Learning Objectives
Utilize different vector overlays and understand the differences between each
Join data based on their geographic location and explore the different join types
Spatial Overlays and Joins#
Combining two or more datasets together is a fundamental aspect of GIS. Using geopandas
, we can create new geometries from existing datasets by overlaying them on top of each other, identifying where they do and do not overlap, and deciding what parts we want to extract from these overlays. For each of these new shapes, the attribute data from the existing constituent datasets are also combined together. [1], [2]
In this chapter, we will focus on vector overlays, which involve combining vector data. We’ll explore five types of vector overlays and merging: union, intersection, difference (erase), identity, and spatial join.
Setup#
First, let’s import the necessary modules (click the + below to show code cell).
Show code cell content
# Import modules
import geopandas as gpd
import matplotlib.pyplot as plt
To illustrate these geoprocessing tools, we will utilize shapefiles of San Francisco Bay Area county boundaries, Bay Area watershed boundaries, and wells within the Bay Area and the surrounding 50 km.
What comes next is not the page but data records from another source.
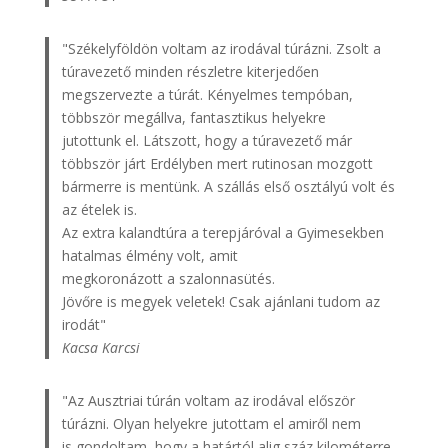
"Székelyföldön voltam az irodával túrázni. Zsolt a
túravezető minden részletre kiterjedően
megszervezte a túrát. Kényelmes tempóban,
többször megállva, fantasztikus helyekre
jutottunk el. Látszott, hogy a túravezető már
többször járt Erdélyben mert rutinosan mozgott
bármerre is mentünk. A szállás első osztályú volt és
az ételek is.
Az extra kalandtúra a terepjáróval a Gyimesekben
hatalmas élmény volt, amit
megkoronázott a szalonnasütés.
Jövőre is megyek veletek! Csak ajánlani tudom az
irodát"
Kacsa Karcsi
"Az Ausztriai túrán voltam az irodával először
túrázni. Olyan helyekre jutottam el amiről nem
is gondoltam, hogy a határtól alig száz kilométerre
We will load in the data and reproject the data (click the + below to show code cell).
Important
All the data must have the same coordinate system in order for extraction to work correctly.
Show code cell content
# Load data
# County boundaries
# Source: https://opendata.mtc.ca.gov/datasets/san-francisco-bay-region-counties-clipped?geometry=-125.590%2C37.123%2C-119.152%2C38.640
counties = gpd.read_file("../_static/e_vector_shapefiles/sf_bay_counties/sf_bay_counties.shp")
# Watershed boundaries
# Source: https://gis.data.ca.gov/datasets/CDFW::epa-surf-your-watershed-ds732?geometry=-128.711%2C36.474%2C-115.835%2C39.504
# Modified by author so that only the watersheds with centroids in the Bay Area counties were kept
watersheds = gpd.read_file("../_static/e_vector_shapefiles/sf_bay_watersheds/sf_bay_watersheds.shp")
# Well locations
# Source: https://gis.data.ca.gov/datasets/3a3e681b894644a9a95f9815aeeeb57f_0?geometry=-123.143%2C36.405%2C-119.230%2C37.175
# Modified by author so that only the well locations within the counties and the surrounding 50 km were kept
wells = gpd.read_file("../_static/e_vector_shapefiles/sf_bay_wells_50km/sf_bay_wells_50km.shp")
# Reproject data to NAD83(HARN) / California Zone 3
# https://spatialreference.org/ref/epsg/2768/
proj = 2768
counties = counties.to_crs(proj)
watersheds = watersheds.to_crs(proj)
wells = wells.to_crs(proj)
We’ll define some functions to make displaying and mapping our results a bit easier (click the + below to show code cell).
Show code cell content
def display_table(table_name, attribute_table):
'''Display the first and last two rows of attribute table.'''
# Print title
print("Attribute Table: {}".format(table_name))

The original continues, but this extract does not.